Além da produção no sistema prisional, a empresa adota algodão com selo Better Cotton Initiative, é certificada como PETA Approved Vegan e mantém ações ambientais como compensação de embalagens e parceria com cooperativas de reciclagem.
Há novos negócios no radar da Chico Rei. O principal deles é a Uma Penca.
Com mais de 100 coleções sendo produzidas pela Chico Rei, a equipe não conseguia mais atender novos pedidos. A solução foi criar uma plataforma que permitisse a qualquer pessoa fazer o próprio produto com a estrutura da marca.
Na prática, o usuário acessa o site, cria uma estampa, define o preço final e compartilha sua loja. Quando alguém compra, a Uma Penca cuida da produção, logística e entrega. O criador só ganha se vender — e recebe a diferença entre o valor-base e o preço final.
“Quisemos desembananar a vida de quem quer criar. E isso virou um novo negócio para a gente”, diz Bruno.
Em três anos, a plataforma ultrapassou 20.000 lojas abertas e tem crescido no boca a boca. Segundo ele, o investimento em marketing é de apenas 1,5% do faturamento.
Apesar de nova, a plataforma já representa 4 milhões de reais em vendas em 2025. E o potencial, segundo o fundador, é maior que o da própria Chico Rei. “A Uma Penca é escalável. E tem impacto direto em quem usa para criar seu próprio negócio”, afirma.
Entre os usuários, há desde fãs de futebol até organizações culturais e ONGs. A proposta é abrir a estrutura da marca para criadores de todo o país, mantendo o mesmo padrão de qualidade das camisetas da Chico Rei.
Apesar do crescimento, o caminho tem obstáculos. Bruno evita falar de concorrência com outras marcas de moda. Para ele, a disputa é pelo bolso.

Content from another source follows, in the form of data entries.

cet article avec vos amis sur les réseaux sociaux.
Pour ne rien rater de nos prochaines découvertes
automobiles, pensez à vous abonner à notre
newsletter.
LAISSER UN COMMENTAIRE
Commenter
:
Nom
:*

“Qualquer empresa que vende para o mesmo cliente que eu quero atingir é meu concorrente. Pode ser marca, pode ser aposta esportiva”, diz.
Ele também critica o modelo de moda baseado em tendências e urgência. “A Chico Rei não existe para criar padrão. A gente quer que o cliente se vista como ele é. Sem pressão para parecer com ninguém”, afirma.
Essa visão impacta decisões como não entrar em brigas de preço ou não produzir em larga escala com margens baixas. Ainda assim, a marca mantém produtos acessíveis, com camisetas a partir de 37 reais.
Um dos caminhos de expansão recentes foi o futebol. A Chico Rei já lançou coleções com Vasco, Sport e tem negociações avançadas com Bahia, Grêmio, Inter e Atlético Mineiro. A proposta, segundo o fundador, é fazer isso com a identidade da marca.
“A gente não vai só botar o escudo e vender. Queremos contar uma história com cada time.”
A pluralidade virou parte do modelo. A marca quer que o público se encontre na camiseta — seja pela música, pelo futebol, pela literatura ou pela estética. E usa a curadoria como diferencial para manter relevância num mercado cada vez mais ruidoso.
A Chico Rei nunca teve um “boom” repentino. Cresceu aos poucos, com consistência. Para Bruno, essa constância é o principal ativo. “São 17 anos sem precisar recomeçar. A gente só continua. E melhora”, diz.
Com três negócios no portfólio — Chico Rei, Uma Penca e a plataforma de uniformes escolares Mais Única —, o grupo caminha para ser um polo independente de moda criativa, com produção própria, impacto social e capacidade de escalar.
A ideia, segundo ele, é manter a Chico Rei como vitrine de identidade, e usar a Uma Penca para capilaridade e tração. “A Chico Rei é nossa base. A Uma Penca é a plataforma de escala. Uma abre caminho, a outra multiplica.”